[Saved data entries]
_____
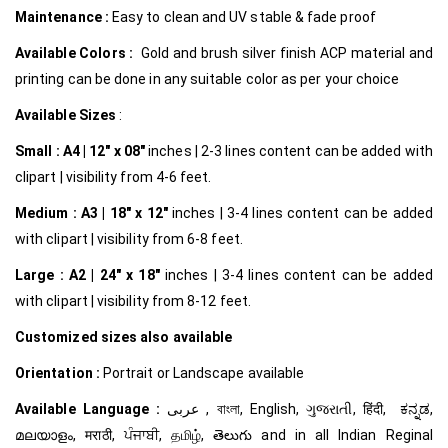
Maintenance :
Easy to clean and UV stable & fade proof
Available Colors :
Gold and brush silver finish ACP material and
printing can be done in any suitable color as per your choice
Available Sizes
:
Small :
A4 | 12″ x 08″
inches | 2-3 lines content can be added with
clipart | visibility from 4-6 feet.
Medium :
A3 | 18″ x 12″
inches | 3-4 lines content can be added
with clipart | visibility from 6-8 feet.
Large :
A2 | 24″ x 18″
inches | 3-4 lines content can be added
with clipart | visibility from 8-12 feet.
Customized
sizes also available
Orientation :
Portrait or Landscape available
Available Language :
عربى , বাংলা, English, ગુજરાતી, हिंदी, ಕನ್ನಡ,
മലയാളം, मराठी, ਪੰਜਾਬੀ, தமிழ், తెలుగు and in all Indian Reginal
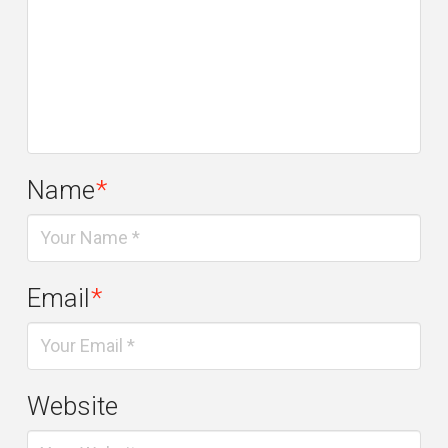
Name
*
Email
*
Website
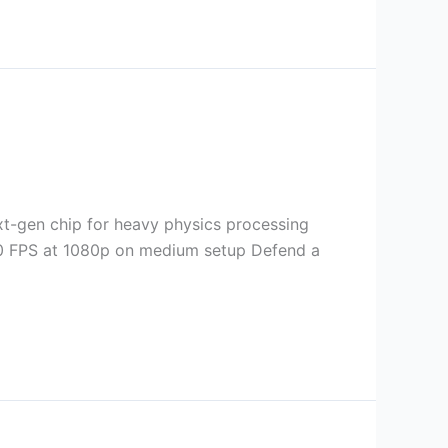
-gen chip for heavy physics processing
 60 FPS at 1080p on medium setup Defend a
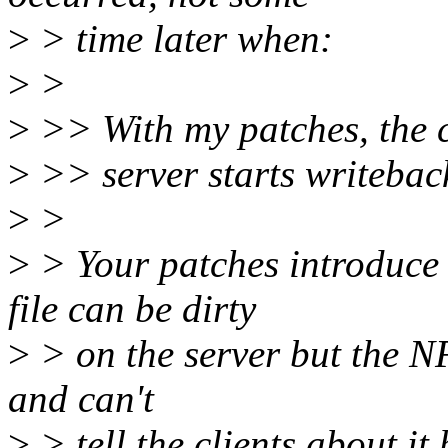
>
> time later when:
>
>
>
>> With my patches, the cl
>
>> server starts writebac
>
>
>
> Your patches introduce
file can be dirty
>
> on the server but the N
and can't
>
> tell the clients about it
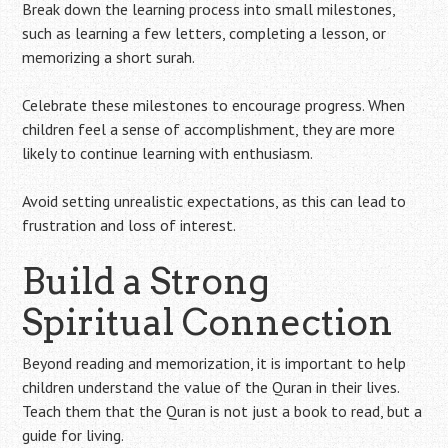
Break down the learning process into small milestones,
such as learning a few letters, completing a lesson, or
memorizing a short surah.
Celebrate these milestones to encourage progress. When
children feel a sense of accomplishment, they are more
likely to continue learning with enthusiasm.
Avoid setting unrealistic expectations, as this can lead to
frustration and loss of interest.
Build a Strong
Spiritual Connection
Beyond reading and memorization, it is important to help
children understand the value of the Quran in their lives.
Teach them that the Quran is not just a book to read, but a
guide for living.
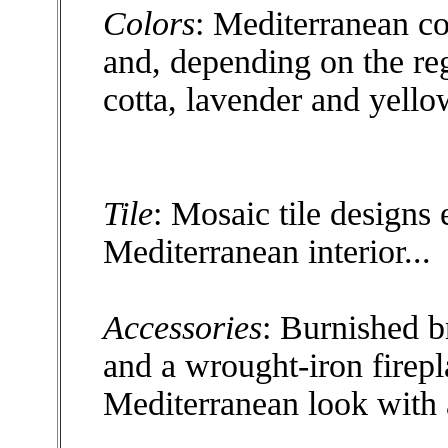
Colors
: Mediterranean co
and, depending on the re
cotta, lavender and yello
Tile
: Mosaic tile designs
Mediterranean interior...
Accessories
: Burnished br
and a wrought-iron firep
Mediterranean look with 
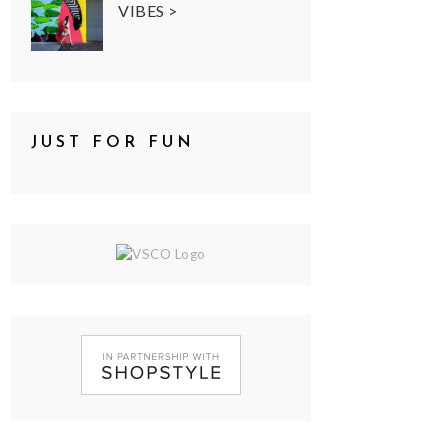
VIBES >
JUST FOR FUN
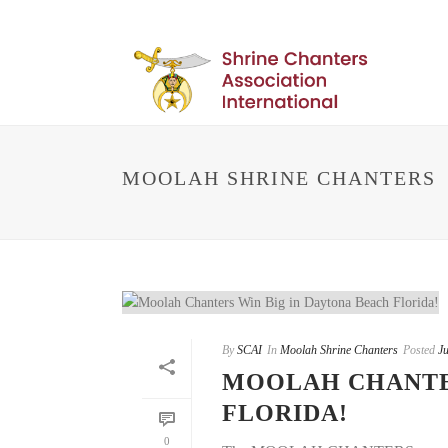
MOOLAH SHRINE CHANTERS
By
SCAI
In
Moolah Shrine Chanters
Posted
Ju
MOOLAH CHANTER
FLORIDA!
0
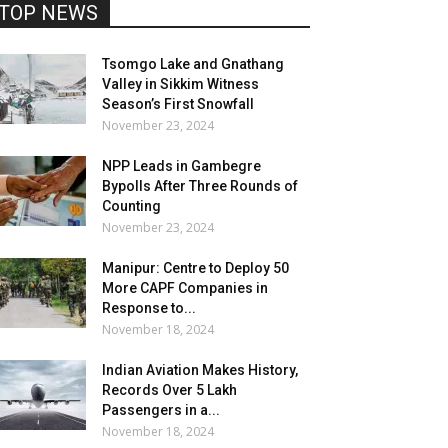
TOP NEWS
Tsomgo Lake and Gnathang
Valley in Sikkim Witness
Season’s First Snowfall
November 23, 2024
NPP Leads in Gambegre
Bypolls After Three Rounds of
Counting
November 23, 2024
Manipur: Centre to Deploy 50
More CAPF Companies in
Response to...
November 18, 2024
Indian Aviation Makes History,
Records Over 5 Lakh
Passengers in a...
November 18, 2024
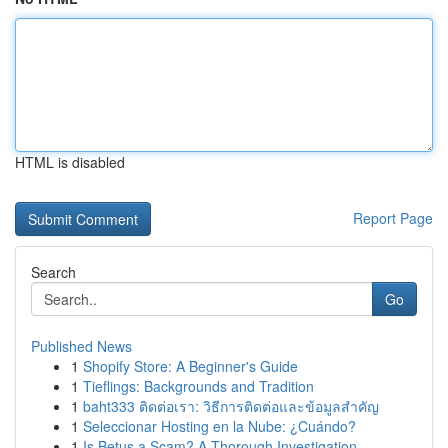
HTML is disabled
Report Page
Search
Go
Published News
1
Shopify Store: A Beginner's Guide
1
Tieflings: Backgrounds and Tradition
1
baht333 ติดต่อเรา: วิธีการติดต่อและข้อมูลสำคัญ
1
Seleccionar Hosting en la Nube: ¿Cuándo?
1
Is Betus a Scam? A Thorough Investigation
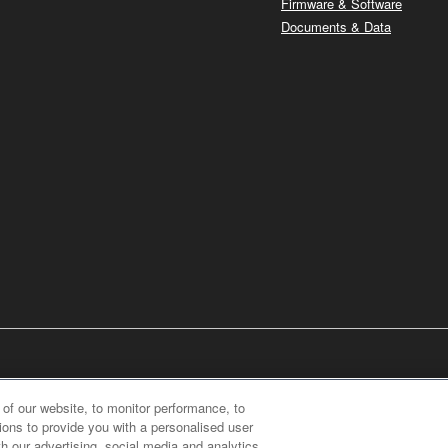
Firmware & Software
Documents & Data
of our website, to monitor performance, to
ions to provide you with a personalised user
h our advertising, social media and analytics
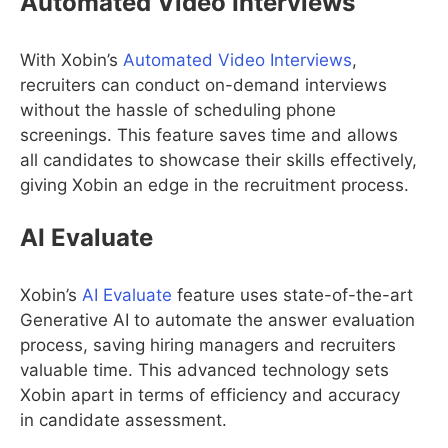
Automated Video Interviews
With Xobin’s
Automated Video Interviews
,
recruiters can conduct on-demand interviews
without the hassle of scheduling phone
screenings. This feature saves time and allows
all candidates to showcase their skills effectively,
giving Xobin an edge in the recruitment process.
AI Evaluate
Xobin’s
AI Evaluate
feature uses state-of-the-art
Generative AI to automate the answer evaluation
process, saving hiring managers and recruiters
valuable time. This advanced technology sets
Xobin apart in terms of efficiency and accuracy
in candidate assessment.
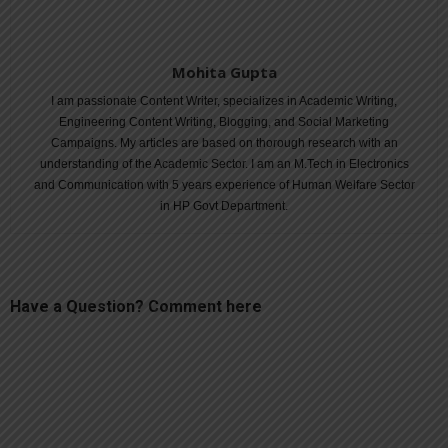
Mohita Gupta
I am passionate Content Writer, specializes in Academic Writing,
Engineering Content Writing, Blogging, and Social Marketing
Campaigns. My articles are based on thorough research with an
understanding of the Academic Sector. I am an M.Tech in Electronics
and Communication with 5 years experience of Human Welfare Sector
in HP Govt Department.
Have a Question? Comment here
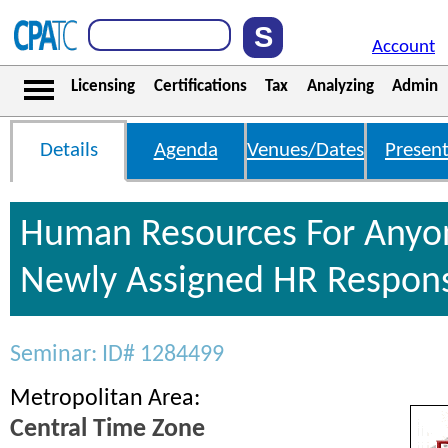
Account
Licensing
Certifications
Tax
Analyzing
Admin
Details
Agenda
Venues/Dates
Present
Human Resources For Anyo
Newly Assigned HR Responsi
Seminar: ID# 1284499
Metropolitan Area:
Central Time Zone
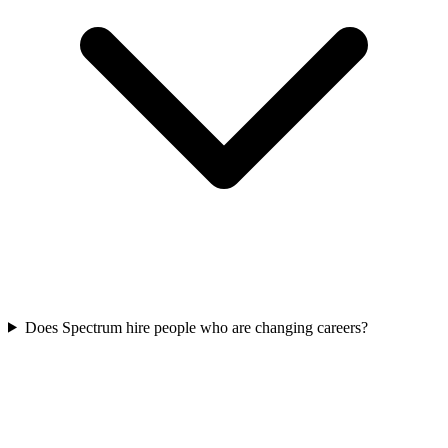
Does Spectrum hire people who are changing careers?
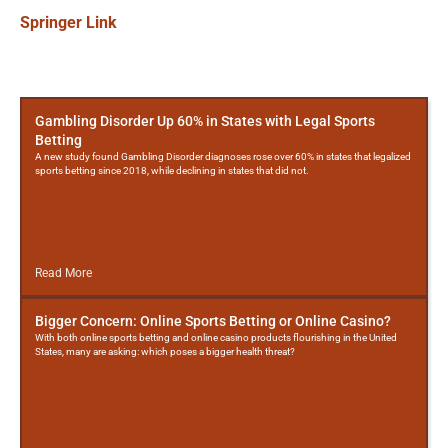
Springer Link
More
Posts
Gambling Disorder Up 60% in States with Legal Sports
Betting
A new study found Gambling Disorder diagnoses rose over 60% in states that legalized
sports betting since 2018, while declining in states that did not.
Read More
Bigger Concern: Online Sports Betting or Online Casino?
With both online sports betting and online casino products flourishing in the United
States, many are asking: which poses a bigger health threat?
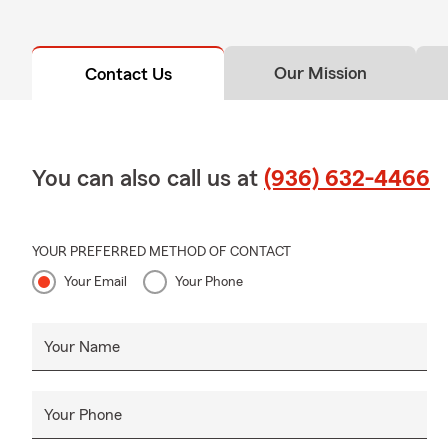
Our Mission
Contact Us
You can also call us at
(936) 632-4466
YOUR PREFERRED METHOD OF CONTACT
Your Email
Your Phone
Your Name
Your Phone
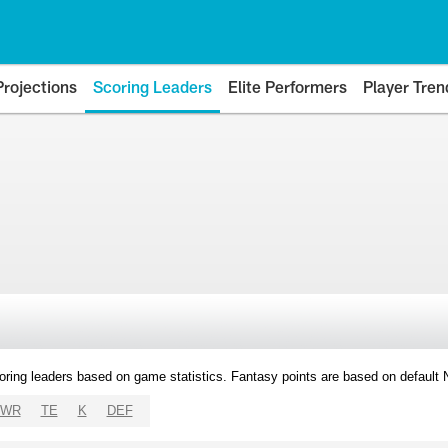
Projections
Scoring Leaders
Elite Performers
Player Tren
oring leaders based on game statistics. Fantasy points are based on default
WR
TE
K
DEF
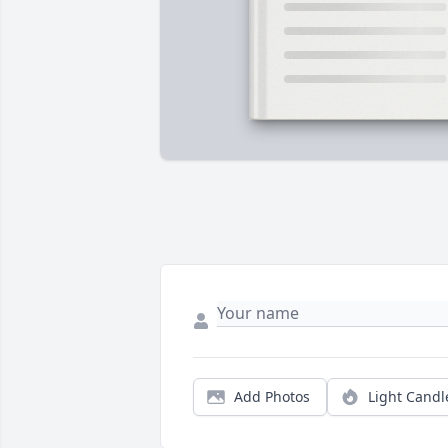
Add Photos
Light Candl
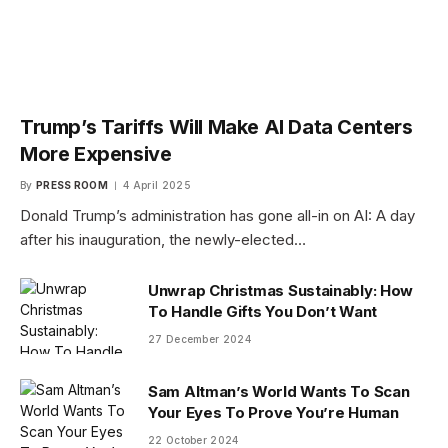
Trump’s Tariffs Will Make AI Data Centers
More Expensive
By
PRESS ROOM
4 April 2025
Donald Trump’s administration has gone all-in on AI: A day
after his inauguration, the newly-elected…
Unwrap Christmas Sustainably: How
To Handle Gifts You Don’t Want
27 December 2024
Sam Altman’s World Wants To Scan
Your Eyes To Prove You’re Human
22 October 2024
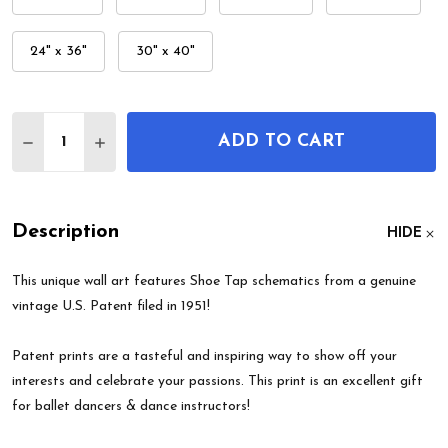
24" x 36"
30" x 40"
Quantity:
ADD TO CART
DECREASE QUANTITY OF SHOE TAP PATENT WALL
INCREASE QUANTITY OF SHOE TAP PATEN
Description
HIDE
This unique wall art features Shoe Tap schematics from a genuine
vintage U.S. Patent filed in 1951!
Patent prints are a tasteful and inspiring way to show off your
interests and celebrate your passions. This print is an excellent gift
for ballet dancers & dance instructors!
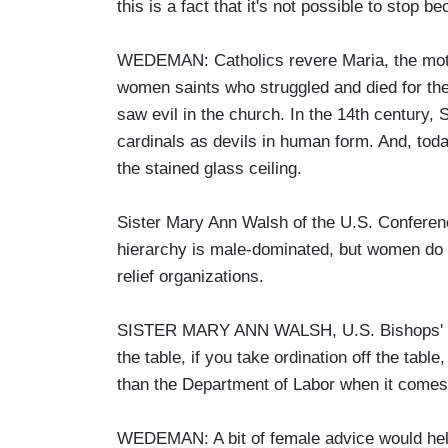
this is a fact that it's not possible to sto
WEDEMAN: Catholics revere Maria, the mothe
women saints who struggled and died for the
saw evil in the church. In the 14th century,
cardinals as devils in human form. And, toda
the stained glass ceiling.
Sister Mary Ann Walsh of the U.S. Conferen
hierarchy is male-dominated, but women do o
relief organizations.
SISTER MARY ANN WALSH, U.S. Bishops' Co
the table, if you take ordination off the table
than the Department of Labor when it comes
WEDEMAN: A bit of female advice would help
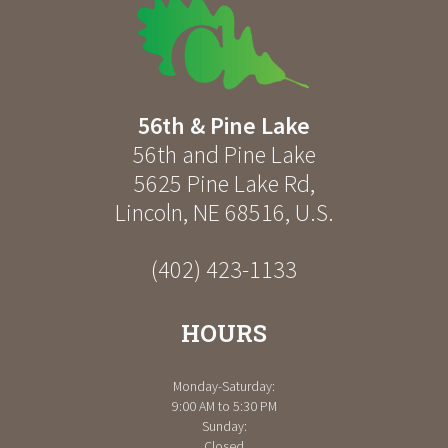
56th & Pine Lake
56th and Pine Lake
5625 Pine Lake Rd
,
Lincoln
,
NE
68516
,
U.S.
(402) 423-1133
HOURS
Monday-Saturday:
9:00 AM to 5:30 PM
Sunday:
Closed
_____
Output the data above exactly. Drop every picture.

» **SOLUTION**:
Maintenance :
Easy to clean and UV stable & fade proof
Available Colors :
Gold and brush silver finish ACP material and
printing can be done in any suitable color as per your choice
Available Sizes
:
Small :
A4 | 12″ x 08″
inches | 2-3 lines content can be added with
clipart | visibility from 4-6 feet.
Medium :
A3 | 18″ x 12″
inches | 3-4 lines content can be added
with clipart | visibility from 6-8 feet.
Large :
A2 | 24″ x 18″
inches | 3-4 lines content can be added
with clipart | visibility from 8-12 feet.
Customized
sizes also available
Orientation :
Portrait or Landscape available
Available Language :
عربى , বাংলা, English, ગુજરાતી, हिंदी, ಕನ್ನಡ,
മലയാളം, मराठी, ਪੰਜਾਬੀ, தமிழ், తెలుగు and in all Indian Reginal
Name
*
Email
*
Website
-gen chip for heavy physics processing
 60 FPS at 1080p on medium setup Defend a
>
> time later when:
>
>
>
>> With my patches, the cl
>
>> server starts writebac
>
>
>
> Your patches introduce
file can be dirty
>
> on the server but the N
and can't
>
> tell the clients about it
Break down the learning process into small milestones,
such as learning a few letters, completing a lesson, or
memorizing a short surah.
Celebrate these milestones to encourage progress. When
children feel a sense of accomplishment, they are more
likely to continue learning with enthusiasm.
Avoid setting unrealistic expectations, as this can lead to
frustration and loss of interest.
Build a Strong
Spiritual Connection
Beyond reading and memorization, it is important to help
children understand the value of the Quran in their lives.
Teach them that the Quran is not just a book to read, but a
guide for living.
Colors
: Mediterranean co
and, depending on the re
cotta, lavender and yello
Tile
: Mosaic tile designs
Mediterranean interior...
Accessories
: Burnished br
and a wrought-iron firep
Mediterranean look with 
VIBES >
JUST FOR FUN
MOOLAH SHRINE CHANTERS
By
SCAI
In
Moolah Shrine Chanters
Posted
Ju
MOOLAH CHANTER
FLORIDA!
0
TOP NEWS
Tsomgo Lake and Gnathang
Valley in Sikkim Witness
Season’s First Snowfall
November 23, 2024
NPP Leads in Gambegre
Bypolls After Three Rounds of
Counting
November 23, 2024
Manipur: Centre to Deploy 50
More CAPF Companies in
Response to...
November 18, 2024
Indian Aviation Makes History,
Records Over 5 Lakh
Passengers in a...
November 18, 2024
HTML is disabled
Report Page
Search
Go
Published News
1
Shopify Store: A Beginner's Guide
1
Tieflings: Backgrounds and Tradition
1
baht333 ติดต่อเรา: วิธีการติดต่อและข้อมูลสำคัญ
1
Seleccionar Hosting en la Nube: ¿Cuándo?
1
Is Betus a Scam? A Thorough Investigation
Firmware & Software
Documents & Data
of our website, to monitor performance, to
ions to provide you with a personalised user
h our advertising, social media and analytics
Automated Video Interviews
With Xobin’s
Automated Video Interviews
,
recruiters can conduct on-demand interviews
without the hassle of scheduling phone
screenings. This feature saves time and allows
all candidates to showcase their skills effectively,
giving Xobin an edge in the recruitment process.
AI Evaluate
Xobin’s
AI Evaluate
feature uses state-of-the-art
Generative AI to automate the answer evaluation
process, saving hiring managers and recruiters
valuable time. This advanced technology sets
Xobin apart in terms of efficiency and accuracy
in candidate assessment.
Mohita Gupta
I am passionate Content Writer, specializes in Academic Writing,
Engineering Content Writing, Blogging, and Social Marketing
Campaigns. My articles are based on thorough research with an
understanding of the Academic Sector. I am an M.Tech in Electronics
and Communication with 5 years experience of Human Welfare Sector
in HP Govt Department.
Have a Question? Comment here
Account
Licensing
Certifications
Tax
Analyzing
Admin
Details
Agenda
Venues/Dates
Present
Human Resources For Anyo
Newly Assigned HR Responsi
Seminar: ID# 1284499
Metropolitan Area:
Central Time Zone
Does Spectrum hire people who are changing careers?
Springer Link
More
Posts
Gambling Disorder Up 60% in States with Legal Sports
Betting
A new study found Gambling Disorder diagnoses rose over 60% in states that legalized
sports betting since 2018, while declining in states that did not.
Read More
Bigger Concern: Online Sports Betting or Online Casino?
With both online sports betting and online casino products flourishing in the United
States, many are asking: which poses a bigger health threat?
Our Mission
Contact Us
You can also call us at
(936) 632-4466
YOUR PREFERRED METHOD OF CONTACT
Your Email
Your Phone
Your Name
Your Phone
Projections
Scoring Leaders
Elite Performers
Player Tren
oring leaders based on game statistics. Fantasy points are based on default
WR
TE
K
DEF
Add Photos
Light Candl
Trump’s Tariffs Will Make AI Data Centers
More Expensive
By
PRESS ROOM
4 April 2025
Donald Trump’s administration has gone all-in on AI: A day
after his inauguration, the newly-elected…
Unwrap Christmas Sustainably: How
To Handle Gifts You Don’t Want
27 December 2024
Sam Altman’s World Wants To Scan
Your Eyes To Prove You’re Human
22 October 2024
24" x 36"
30" x 40"
Quantity:
ADD TO CART
DECREASE QUANTITY OF SHOE TAP PATENT WALL
INCREASE QUANTITY OF SHOE TAP PATEN
Description
HIDE
This unique wall art features Shoe Tap schematics from a genuine
vintage U.S. Patent filed in 1951!
Patent prints are a tasteful and inspiring way to show off your
interests and celebrate your passions. This print is an excellent gift
for ballet dancers & dance instructors!
this is a fact that it's not possible to sto
WEDEMAN: Catholics revere Maria, the mothe
women saints who struggled and died for the
saw evil in the church. In the 14th century,
cardinals as devils in human form. And, toda
the stained glass ceiling.
Sister Mary Ann Walsh of the U.S. Conferen
hierarchy is male-dominated, but women do o
relief organizations.
SISTER MARY ANN WALSH, U.S. Bishops' Co
the table, if you take ordination off the table
than the Department of Labor when it comes
WEDEMAN: A bit of female advice would help
56th & Pine Lake
56th and Pine Lake
5625 Pine Lake Rd
,
Lincoln
,
NE
68516
,
U.S.
(402) 423-1133
HOURS
Monday-Saturday:
9:00 AM to 5:30 PM
Sunday:
Closed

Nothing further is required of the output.